*What is needed:*
For this listing, the lines between the one holding "HTML (54, 1998)" and the one holding "English (60, 2191)", inclusive, must be set down exactly.
• • • • •
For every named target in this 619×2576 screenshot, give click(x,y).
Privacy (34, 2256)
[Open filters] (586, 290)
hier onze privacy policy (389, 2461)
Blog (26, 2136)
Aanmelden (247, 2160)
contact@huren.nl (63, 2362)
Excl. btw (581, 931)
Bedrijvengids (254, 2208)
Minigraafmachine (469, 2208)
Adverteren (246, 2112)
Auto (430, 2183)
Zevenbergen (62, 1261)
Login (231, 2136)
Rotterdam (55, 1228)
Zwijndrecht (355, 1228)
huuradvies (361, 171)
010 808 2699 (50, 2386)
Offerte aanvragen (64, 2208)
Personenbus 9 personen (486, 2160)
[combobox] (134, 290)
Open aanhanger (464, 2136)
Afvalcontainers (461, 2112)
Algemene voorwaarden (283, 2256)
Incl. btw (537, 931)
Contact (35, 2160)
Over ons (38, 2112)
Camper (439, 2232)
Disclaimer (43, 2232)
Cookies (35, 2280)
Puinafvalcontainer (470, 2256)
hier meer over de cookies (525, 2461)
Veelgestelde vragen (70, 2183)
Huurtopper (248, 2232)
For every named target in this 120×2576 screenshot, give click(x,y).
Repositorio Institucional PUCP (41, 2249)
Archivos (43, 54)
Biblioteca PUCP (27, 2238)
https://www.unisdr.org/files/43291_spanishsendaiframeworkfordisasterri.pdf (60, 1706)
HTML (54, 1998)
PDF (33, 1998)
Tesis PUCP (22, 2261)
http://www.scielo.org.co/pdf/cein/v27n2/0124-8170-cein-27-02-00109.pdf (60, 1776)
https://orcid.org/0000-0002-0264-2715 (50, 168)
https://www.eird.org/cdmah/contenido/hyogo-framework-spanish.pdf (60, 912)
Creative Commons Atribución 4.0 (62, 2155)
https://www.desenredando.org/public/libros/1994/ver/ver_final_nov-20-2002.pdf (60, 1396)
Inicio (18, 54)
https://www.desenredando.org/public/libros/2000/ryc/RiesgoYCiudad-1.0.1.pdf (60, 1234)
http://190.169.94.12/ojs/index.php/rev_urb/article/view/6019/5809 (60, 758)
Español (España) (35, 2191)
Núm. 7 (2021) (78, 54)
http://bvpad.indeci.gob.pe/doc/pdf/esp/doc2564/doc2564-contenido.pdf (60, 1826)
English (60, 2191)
• • • • •
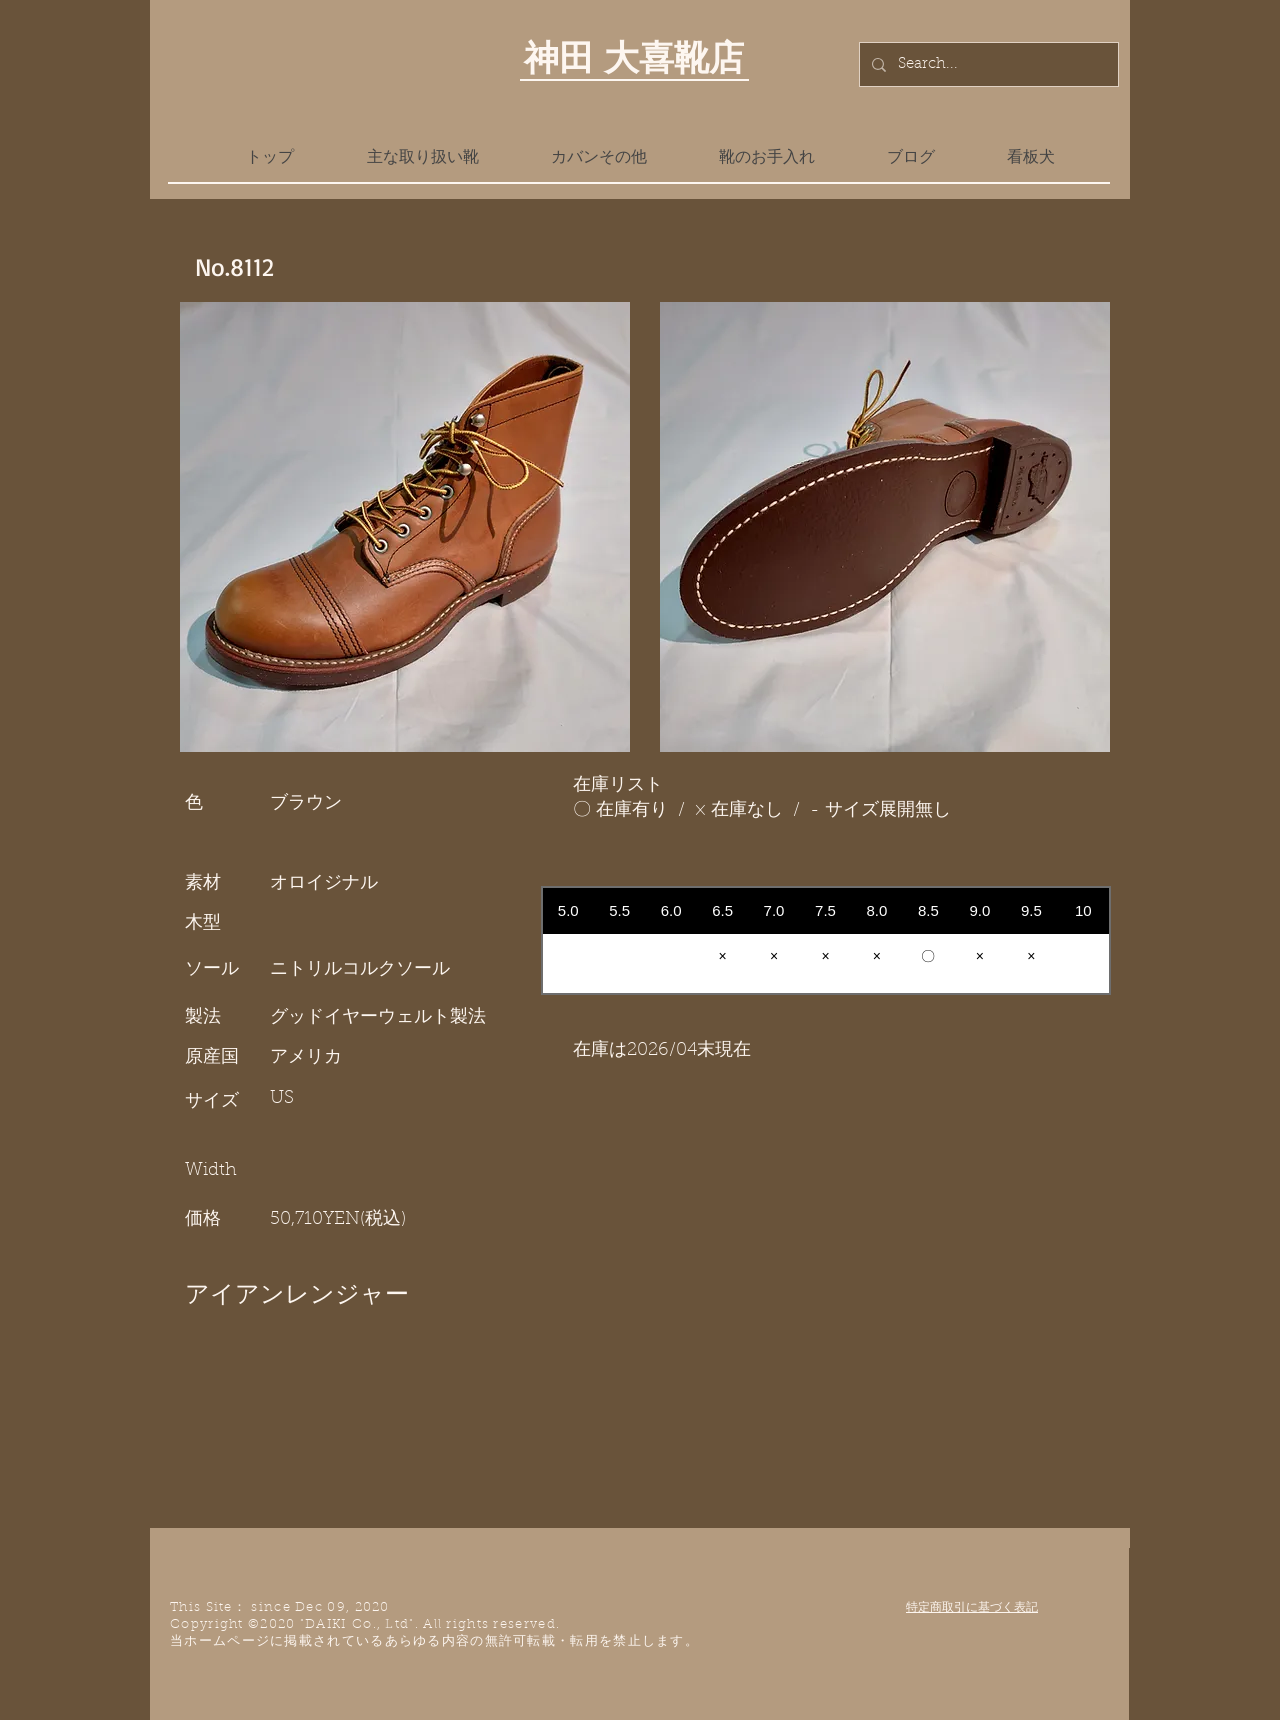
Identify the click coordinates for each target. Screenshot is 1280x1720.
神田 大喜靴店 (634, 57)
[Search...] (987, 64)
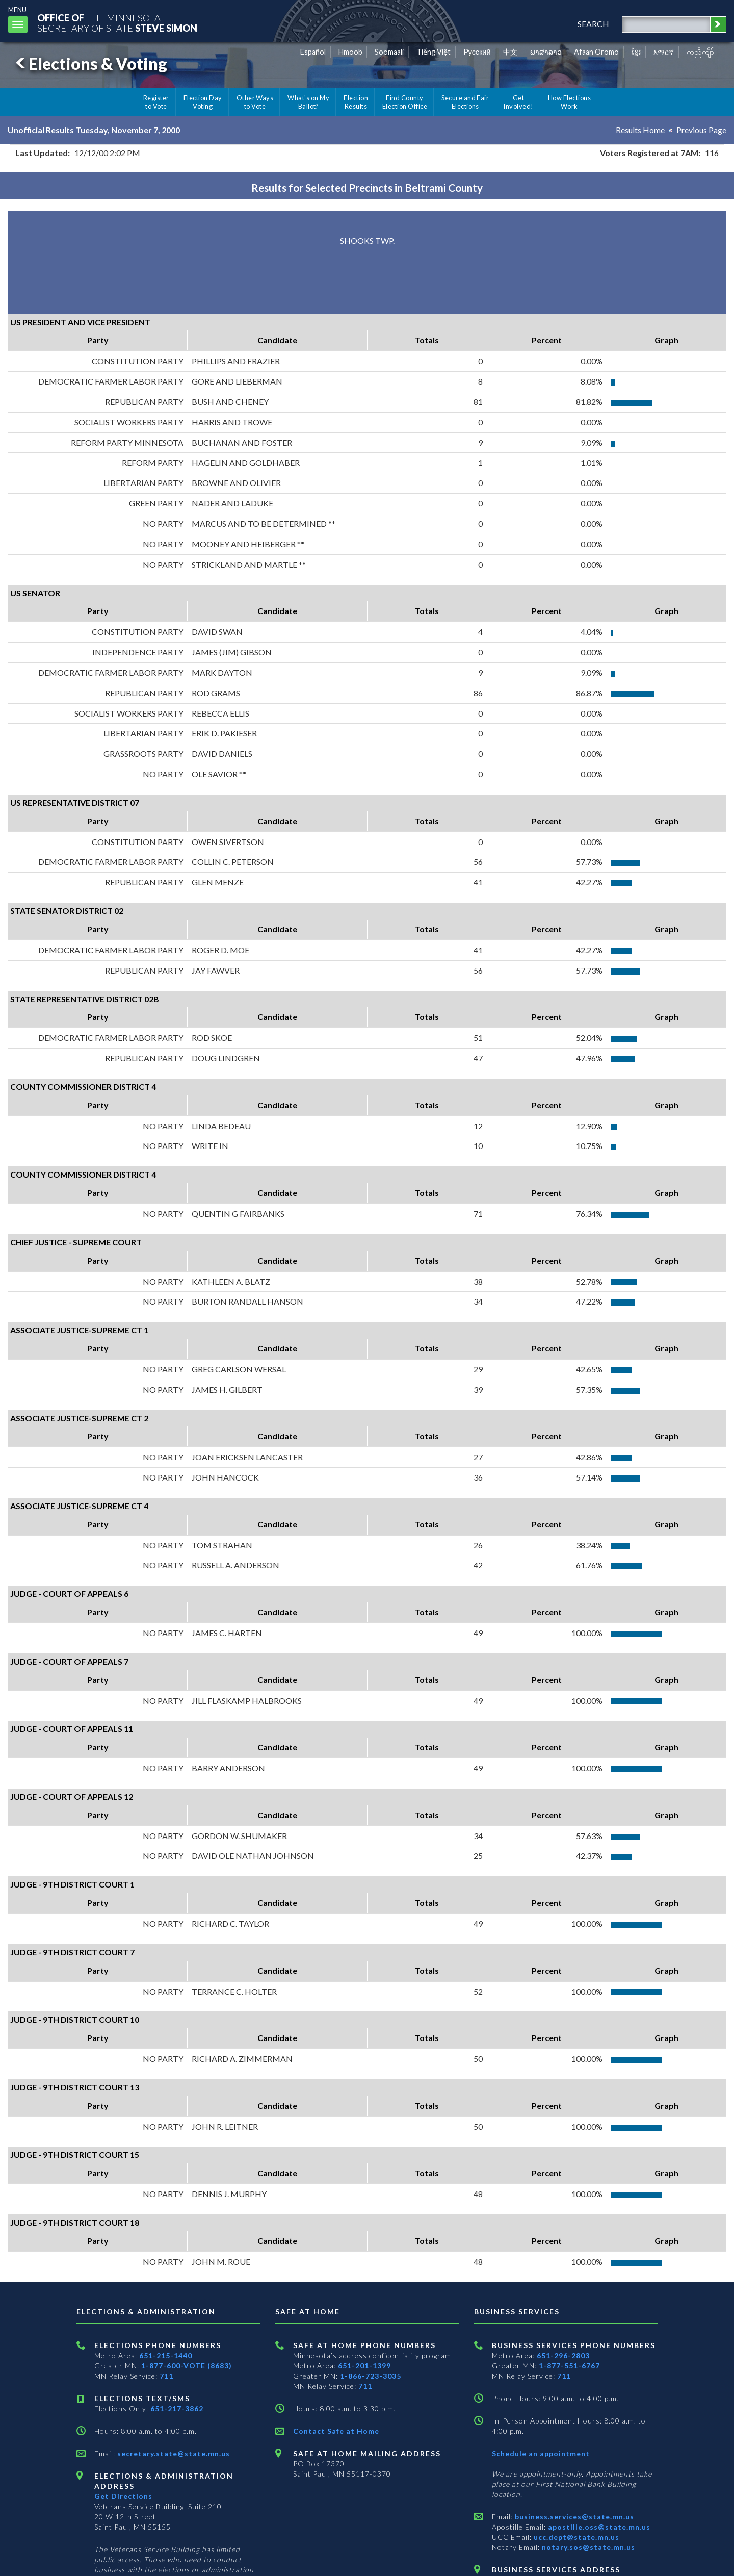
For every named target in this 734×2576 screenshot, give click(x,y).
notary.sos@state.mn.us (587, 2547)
• • • • •
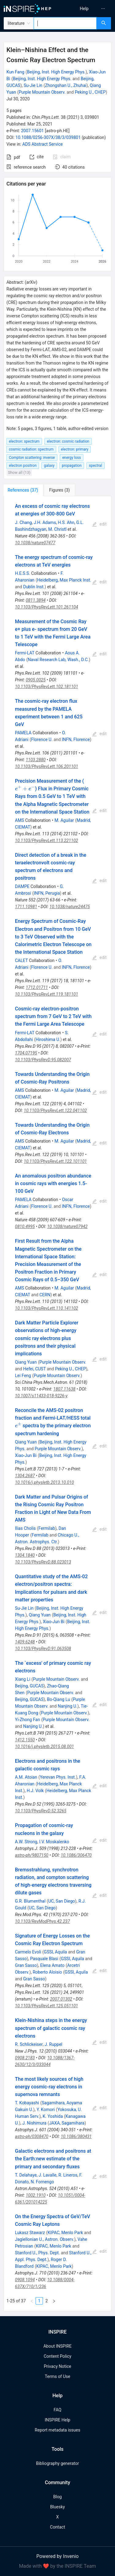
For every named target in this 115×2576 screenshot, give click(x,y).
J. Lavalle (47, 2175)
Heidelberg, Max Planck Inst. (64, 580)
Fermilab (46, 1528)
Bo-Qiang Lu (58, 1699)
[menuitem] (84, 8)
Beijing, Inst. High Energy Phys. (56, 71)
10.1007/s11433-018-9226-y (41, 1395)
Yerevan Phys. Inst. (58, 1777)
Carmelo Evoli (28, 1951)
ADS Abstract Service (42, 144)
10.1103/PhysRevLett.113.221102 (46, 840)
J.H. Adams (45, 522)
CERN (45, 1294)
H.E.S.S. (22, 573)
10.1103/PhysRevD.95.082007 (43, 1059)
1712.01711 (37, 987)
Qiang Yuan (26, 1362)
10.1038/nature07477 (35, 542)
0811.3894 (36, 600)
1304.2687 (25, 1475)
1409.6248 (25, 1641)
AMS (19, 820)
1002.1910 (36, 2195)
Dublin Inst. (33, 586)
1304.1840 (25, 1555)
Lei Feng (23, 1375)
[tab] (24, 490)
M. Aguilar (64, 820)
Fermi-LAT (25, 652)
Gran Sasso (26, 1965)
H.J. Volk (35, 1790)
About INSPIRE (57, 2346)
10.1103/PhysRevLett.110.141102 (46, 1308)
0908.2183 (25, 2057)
• • • • •
*Task result:*
HTML (54, 1998)
PDF (33, 1998)
Tesis PUCP (22, 2261)
http://www.scielo.org.co/pdf/cein/v27n2/0124-8170-cein-27-02-00109.pdf (60, 1776)
https://orcid.org/0000-0002-0264-2715 (50, 168)
https://www.eird.org/cdmah/contenido/hyogo-framework-spanish.pdf (60, 912)
Creative Commons Atribución 4.0 (62, 2155)
https://www.desenredando.org/public/libros/1994/ver/ver_final_nov-20-2002.pdf (60, 1396)
Inicio (18, 54)
https://www.desenredando.org/public/libros/2000/ryc/RiesgoYCiudad-1.0.1.pdf (60, 1234)
http://190.169.94.12/ojs/index.php/rev_urb/article/view/6019/5809 (60, 758)
Español (España) (35, 2191)
Núm. 7 (2021) (78, 54)
http://bvpad.indeci.gob.pe/doc/pdf/esp/doc2564/doc2564-contenido.pdf (60, 1826)
English (60, 2191)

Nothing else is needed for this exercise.